If you haven't been to the OrvisNews web pages, you should check them out. The Friday Films are always worth a gander.

Merf


----------



## bruceride (Aug 1, 2011)

This is the kind of publicity that could make something of you! 

Great film, BTW, it was cool to see it on the Friday Film Fest.


----------



## TheCream (Mar 19, 2009)

In the First Trout of '12 video, was that guy fly fishing with a baitcaster?


----------



## sbreech (Jun 6, 2010)

TheCream said:


> In the First Trout of '12 video, was that guy fly fishing with a baitcaster?


 
That's pretty funny! I wonder how the balance is on a flyrod with that contraption on it.


----------



## fishmerf (Mar 28, 2008)

That was SweetFeet and he actually said it felt like an old push button zebco when he first put it on there. It made for some cool casting shots!


----------



## SweetFeet (Aug 7, 2006)

TheCream said:


> In the First Trout of '12 video, was that guy fly fishing with a baitcaster?
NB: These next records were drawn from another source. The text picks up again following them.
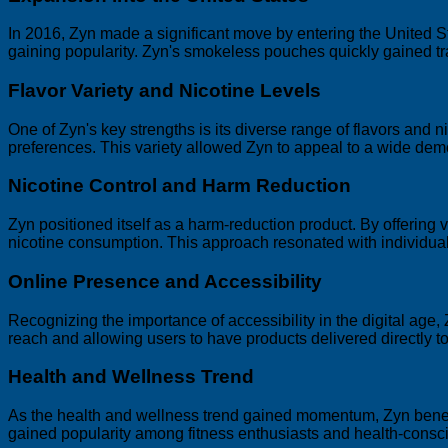
In 2016, Zyn made a significant move by entering the United S
gaining popularity. Zyn's smokeless pouches quickly gained 
Flavor Variety and Nicotine Levels
One of Zyn's key strengths is its diverse range of flavors and ni
preferences. This variety allowed Zyn to appeal to a wide dem
Nicotine Control and Harm Reduction
Zyn positioned itself as a harm-reduction product. By offering v
nicotine consumption. This approach resonated with individuals
Online Presence and Accessibility
Recognizing the importance of accessibility in the digital age
reach and allowing users to have products delivered directly to
Health and Wellness Trend
As the health and wellness trend gained momentum, Zyn benef
gained popularity among fitness enthusiasts and health-consci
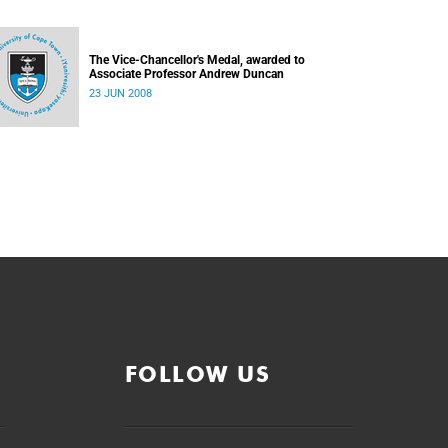
The Vice-Chancellor's Medal, awarded to
Associate Professor Andrew Duncan
23 JUN 2008
FOLLOW US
Funny...I look at the picture now and realize it does look a lot like a bait caster! Even funnier, I seem to cast better with it. I didn't nary lose one of Merf's flies the whole day!

Feels pretty cool to have our little movie featured by Orvis. But, it's really not a huge deal, I guess...over 500 films will be posted there a year. Some of the best ones come from Europe. Just gets me heeled to get back out and do some more fishing/filming.


----------